It was a sunny, pleasant Sunday morning at the end of May. I got up, stumbled out into the living room, machine pressed in, when all of a sudden… Flötty! No, not watery. Something much more disgusting than that came out of me, but in almost nine months I slowly got used to the at least bizarre biological phenomena that accompany pregnancy. This will be the mucus plug, its name is disgusting. But at the beginning of the 38th week? I still have so much to do… Panic!

After a quick poll, I estimate the remaining time until delivery to be between three hours and three weeks. Much more specific than that, in two days, on Tuesday, my midwife, who diagnoses a fingertip-open cervix, and my doctor, who jokingly notes that he will be on call on Saturday anyway…

On Friday, I've been feeling some pains since morning, supposedly divination pains. In the evening, however, since they turn out to be quite precise little fortune-telling pains with regular five-minute breaks, I reclassify the process as labor. I will give the command at around half past ten: departure! At most they will send you home.

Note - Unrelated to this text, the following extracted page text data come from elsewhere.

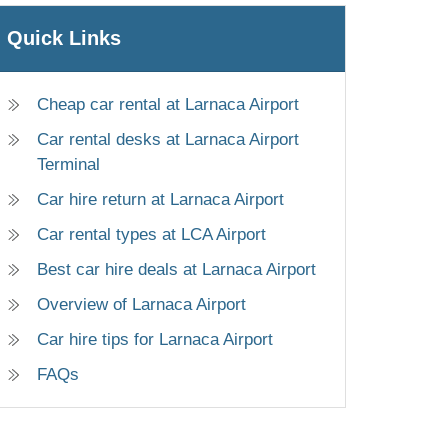
Quick Links
Cheap car rental at Larnaca Airport
Car rental desks at Larnaca Airport
Terminal
Car hire return at Larnaca Airport
Car rental types at LCA Airport
Best car hire deals at Larnaca Airport
Overview of Larnaca Airport
Car hire tips for Larnaca Airport
FAQs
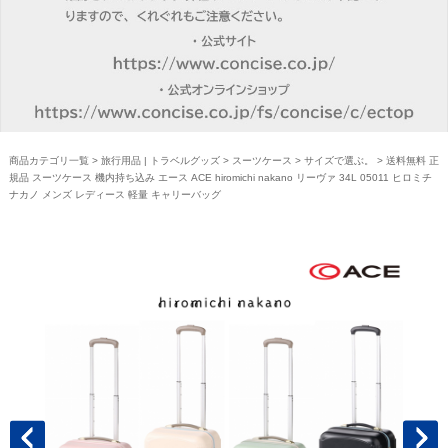
商品カテゴリ一覧
>
旅行用品 | トラベルグッズ
>
スーツケース
>
サイズで選ぶ。
> 送料無料 正
規品 スーツケース 機内持ち込み エース ACE hiromichi nakano リーヴァ 34L 05011 ヒロミチ
ナカノ メンズ レディース 軽量 キャリーバッグ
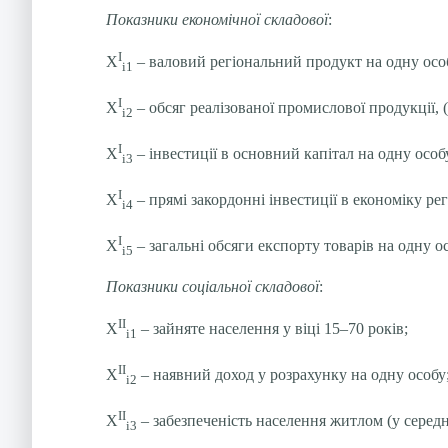
Показники економічної складової
:
І
Х
– валовий регіональний продукт на одну осо
і1
І
Х
– обсяг реалізованої промислової продукції, (
і2
І
Х
– інвестиції в основний капітал на одну особ
і3
І
Х
– прямі закордонні інвестиції в економіку рег
і4
І
Х
– загальні обсяги експорту товарів на одну ос
і5
Показники соціальної складової
:
ІІ
Х
– зайняте населення у віці 15–70 років;
і1
ІІ
Х
– наявний доход у розрахунку на одну особу
і2
ІІ
Х
– забезпеченість населення житлом (у серед
і3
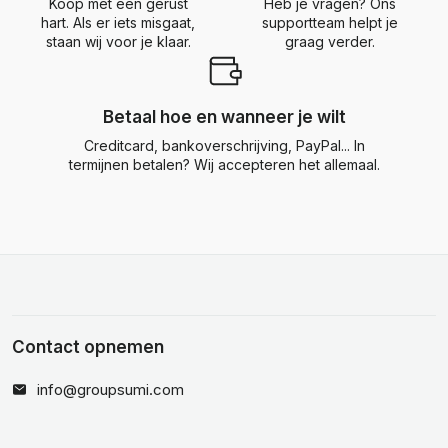
Koop met een gerust
Heb je vragen? Ons
hart. Als er iets misgaat,
supportteam helpt je
staan wij voor je klaar.
graag verder.
Betaal hoe en wanneer je wilt
Creditcard, bankoverschrijving, PayPal... In
termijnen betalen? Wij accepteren het allemaal.
Contact opnemen
info@groupsumi.com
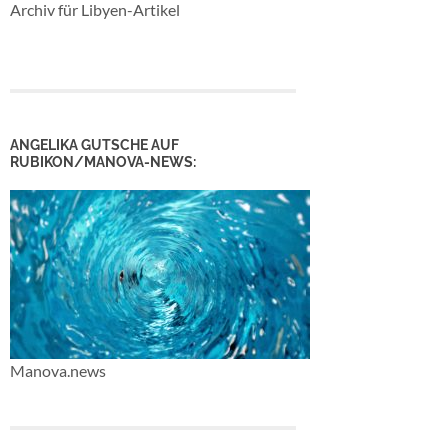
Archiv für Libyen-Artikel
ANGELIKA GUTSCHE AUF
RUBIKON/MANOVA-NEWS:
Manova.news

As we walk out into the late spring evening holding hands, a scent hits me. A plant, perhaps jasmine? It's flourishing like crazy, and the thought that this is the last time we'll be walking like this together, as a childless couple, is tearing me apart. This scent will always remind me of this memory.

Getting into the hospital was one of my main concerns beforehand. Unfounded: after some bus and metro rides, we stumble in front of the main entrance of the István hospital. Closed. The sleepy porter asks what we want. To give birth if you let me in.

Then inside ctg, filling out papers, which is a bit ridiculous, since I can only be counted to a limited extent. And after the examination, the midwife declares that there is no going back, a four-centimeter cervix, let's go. In fact, he even makes a crack at it. Since then, I have wondered several times whether I did the right thing by letting him go. In the end, I came to the conclusion that since there was no pain at all, it was possible to infer the condition of the baby (he was fine) and it supposedly made the whole thing faster, so I didn't regret it.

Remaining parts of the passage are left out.